TASK DIRECTIONS: Report every line of the data where the string "Gebühren" appears.

-- DATASET follows --

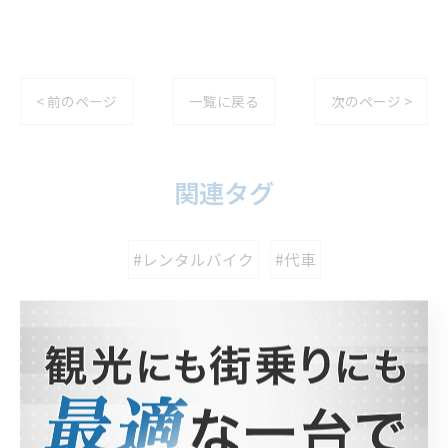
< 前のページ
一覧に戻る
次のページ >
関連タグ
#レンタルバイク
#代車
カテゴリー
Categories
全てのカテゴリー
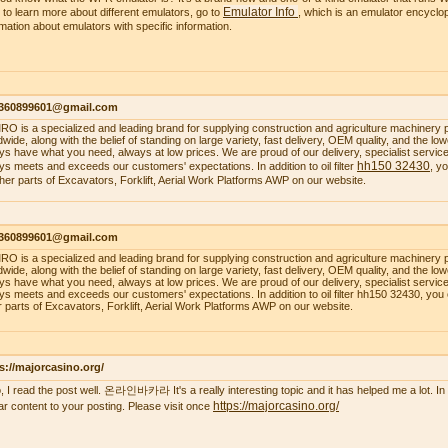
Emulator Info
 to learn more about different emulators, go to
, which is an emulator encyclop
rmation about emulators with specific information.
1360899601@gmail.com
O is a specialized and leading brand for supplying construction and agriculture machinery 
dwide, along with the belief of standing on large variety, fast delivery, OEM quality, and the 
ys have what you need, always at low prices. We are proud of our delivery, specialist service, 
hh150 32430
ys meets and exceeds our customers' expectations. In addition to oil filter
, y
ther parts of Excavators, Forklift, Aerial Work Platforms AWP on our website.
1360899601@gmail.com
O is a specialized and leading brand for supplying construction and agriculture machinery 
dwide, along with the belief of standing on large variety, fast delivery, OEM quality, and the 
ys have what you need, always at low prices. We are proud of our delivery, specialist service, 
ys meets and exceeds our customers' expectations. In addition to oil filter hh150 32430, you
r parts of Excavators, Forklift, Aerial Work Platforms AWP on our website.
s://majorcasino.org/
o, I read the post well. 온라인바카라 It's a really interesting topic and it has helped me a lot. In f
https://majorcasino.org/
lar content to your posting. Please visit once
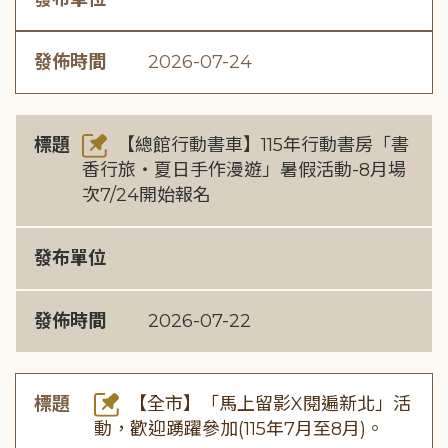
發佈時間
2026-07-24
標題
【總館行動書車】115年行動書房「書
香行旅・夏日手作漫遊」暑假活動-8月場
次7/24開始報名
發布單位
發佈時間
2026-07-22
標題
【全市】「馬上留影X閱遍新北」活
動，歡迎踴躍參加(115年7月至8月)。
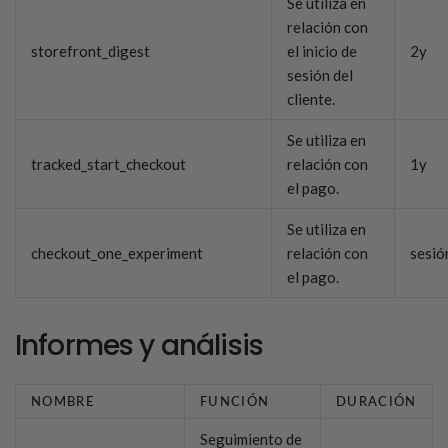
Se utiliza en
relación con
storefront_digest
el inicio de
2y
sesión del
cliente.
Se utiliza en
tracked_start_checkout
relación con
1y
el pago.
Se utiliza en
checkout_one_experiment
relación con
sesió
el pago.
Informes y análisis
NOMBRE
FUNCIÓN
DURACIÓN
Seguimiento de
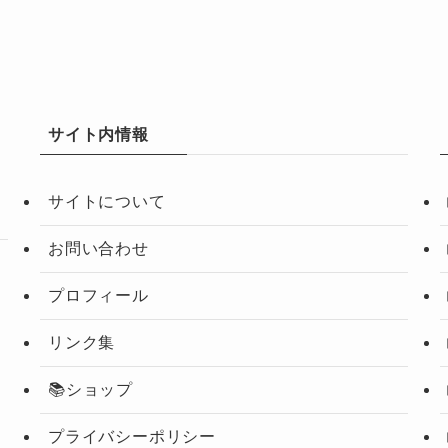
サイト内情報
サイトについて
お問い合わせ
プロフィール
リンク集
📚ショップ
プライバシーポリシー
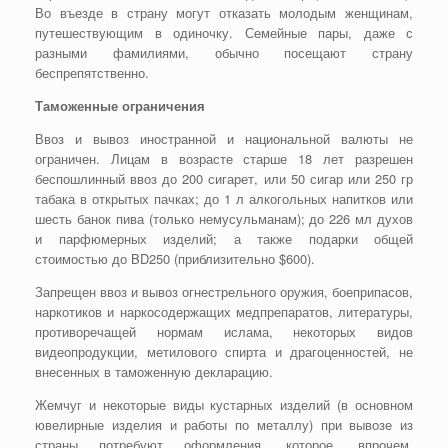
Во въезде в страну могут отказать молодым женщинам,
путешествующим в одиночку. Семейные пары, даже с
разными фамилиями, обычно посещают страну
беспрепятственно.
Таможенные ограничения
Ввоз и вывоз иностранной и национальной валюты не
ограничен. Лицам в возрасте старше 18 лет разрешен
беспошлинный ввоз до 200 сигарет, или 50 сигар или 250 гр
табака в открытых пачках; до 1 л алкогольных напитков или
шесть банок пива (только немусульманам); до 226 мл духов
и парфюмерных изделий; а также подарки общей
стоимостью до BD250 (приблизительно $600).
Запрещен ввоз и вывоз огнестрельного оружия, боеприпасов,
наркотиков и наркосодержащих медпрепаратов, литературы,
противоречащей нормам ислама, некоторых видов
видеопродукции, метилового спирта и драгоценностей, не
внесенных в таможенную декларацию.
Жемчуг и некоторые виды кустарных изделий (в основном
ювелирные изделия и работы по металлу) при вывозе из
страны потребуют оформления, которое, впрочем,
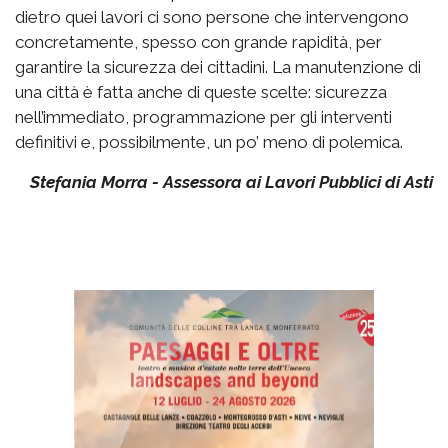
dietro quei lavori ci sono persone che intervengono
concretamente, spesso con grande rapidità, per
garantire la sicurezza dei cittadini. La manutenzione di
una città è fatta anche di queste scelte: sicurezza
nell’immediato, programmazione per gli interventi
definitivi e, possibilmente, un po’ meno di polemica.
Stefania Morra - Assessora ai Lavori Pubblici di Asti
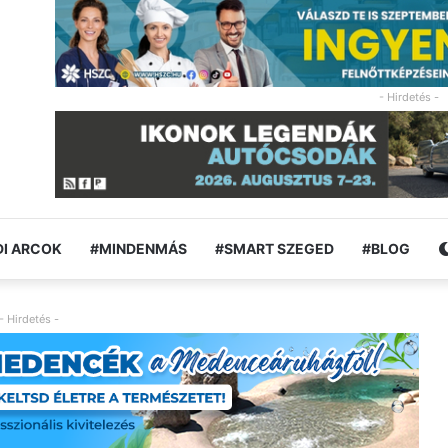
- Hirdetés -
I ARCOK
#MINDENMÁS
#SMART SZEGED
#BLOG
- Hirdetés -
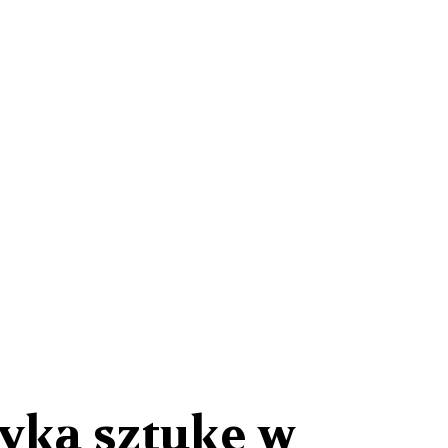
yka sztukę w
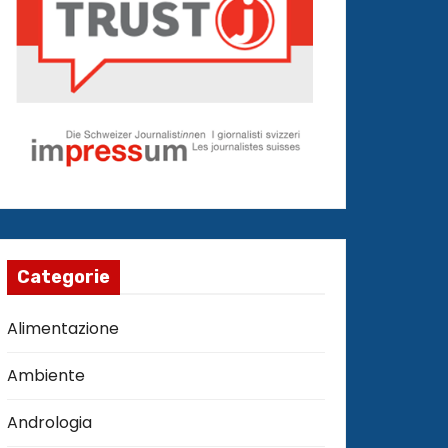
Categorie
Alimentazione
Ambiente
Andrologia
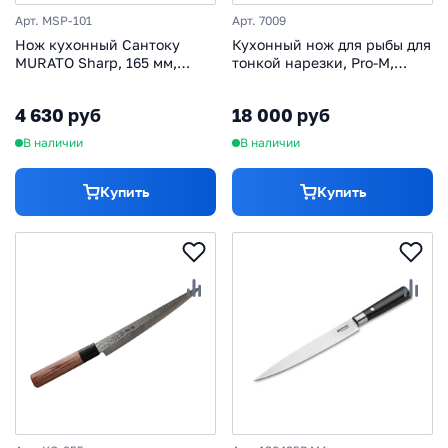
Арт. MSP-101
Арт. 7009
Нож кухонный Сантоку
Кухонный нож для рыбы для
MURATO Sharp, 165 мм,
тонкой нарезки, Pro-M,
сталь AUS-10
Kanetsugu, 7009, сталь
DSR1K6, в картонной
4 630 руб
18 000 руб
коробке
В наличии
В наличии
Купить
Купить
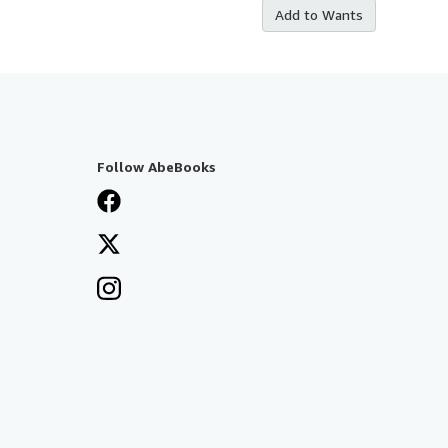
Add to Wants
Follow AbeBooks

-- DATASET concluded --
-- DATASET follows --

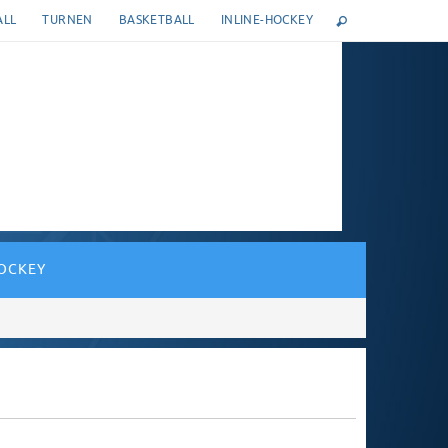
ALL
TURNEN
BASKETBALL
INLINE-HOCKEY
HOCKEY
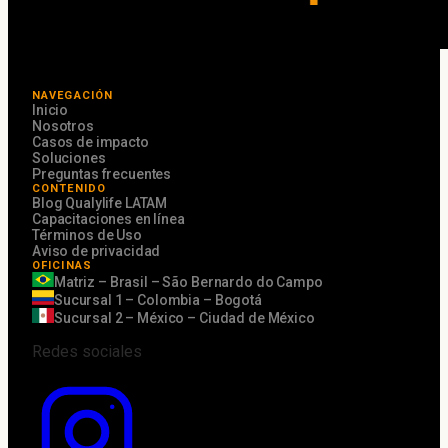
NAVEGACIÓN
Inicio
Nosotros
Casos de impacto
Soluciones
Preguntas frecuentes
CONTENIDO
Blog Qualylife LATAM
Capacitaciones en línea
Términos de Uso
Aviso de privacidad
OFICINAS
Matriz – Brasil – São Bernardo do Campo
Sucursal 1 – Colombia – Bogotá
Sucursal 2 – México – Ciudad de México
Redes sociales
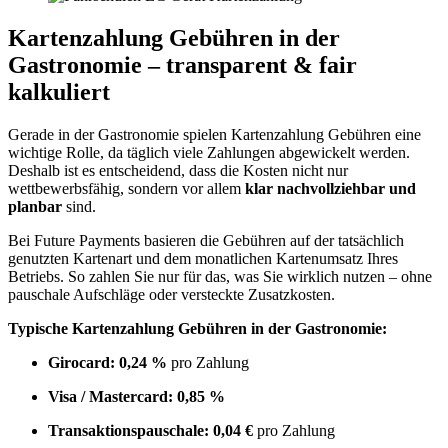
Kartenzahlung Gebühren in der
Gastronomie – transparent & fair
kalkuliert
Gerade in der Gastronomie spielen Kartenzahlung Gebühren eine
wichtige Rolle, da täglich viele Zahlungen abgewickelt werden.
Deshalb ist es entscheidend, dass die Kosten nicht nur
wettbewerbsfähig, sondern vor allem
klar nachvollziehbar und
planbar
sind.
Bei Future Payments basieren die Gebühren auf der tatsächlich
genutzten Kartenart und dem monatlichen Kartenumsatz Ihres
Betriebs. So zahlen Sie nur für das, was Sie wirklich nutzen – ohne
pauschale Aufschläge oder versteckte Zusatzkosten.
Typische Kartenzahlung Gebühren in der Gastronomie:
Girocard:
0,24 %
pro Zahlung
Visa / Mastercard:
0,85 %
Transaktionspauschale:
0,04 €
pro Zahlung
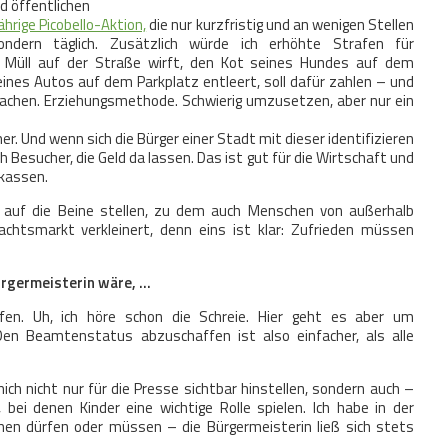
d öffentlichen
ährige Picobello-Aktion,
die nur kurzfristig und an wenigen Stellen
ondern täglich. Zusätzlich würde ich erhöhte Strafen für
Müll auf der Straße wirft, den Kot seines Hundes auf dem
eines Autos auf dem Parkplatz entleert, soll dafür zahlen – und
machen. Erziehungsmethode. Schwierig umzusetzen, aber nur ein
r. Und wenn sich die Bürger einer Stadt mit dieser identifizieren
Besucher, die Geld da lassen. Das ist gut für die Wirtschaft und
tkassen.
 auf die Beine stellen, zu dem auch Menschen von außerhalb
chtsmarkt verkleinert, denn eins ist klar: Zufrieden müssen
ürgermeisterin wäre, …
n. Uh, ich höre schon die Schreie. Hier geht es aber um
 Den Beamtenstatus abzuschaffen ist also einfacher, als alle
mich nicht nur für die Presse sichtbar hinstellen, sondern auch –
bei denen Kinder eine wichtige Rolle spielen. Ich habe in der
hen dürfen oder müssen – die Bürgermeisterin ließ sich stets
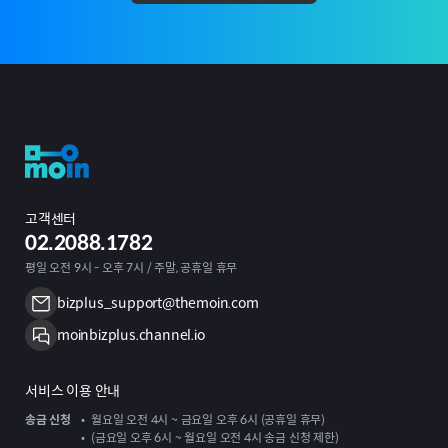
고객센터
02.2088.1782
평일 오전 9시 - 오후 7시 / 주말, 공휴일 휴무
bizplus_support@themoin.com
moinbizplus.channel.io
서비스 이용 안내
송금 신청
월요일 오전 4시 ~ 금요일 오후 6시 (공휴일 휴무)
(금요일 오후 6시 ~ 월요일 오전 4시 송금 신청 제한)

-- DATASET concluded --

EXERCISE SOLUTION:
Kartenzahlung Gebühren in der
Gerade in der Gastronomie spielen Kartenzahlung Gebühren eine
Bei Future Payments basieren die Gebühren auf der tatsächlich
Typische Kartenzahlung Gebühren in der Gastronomie:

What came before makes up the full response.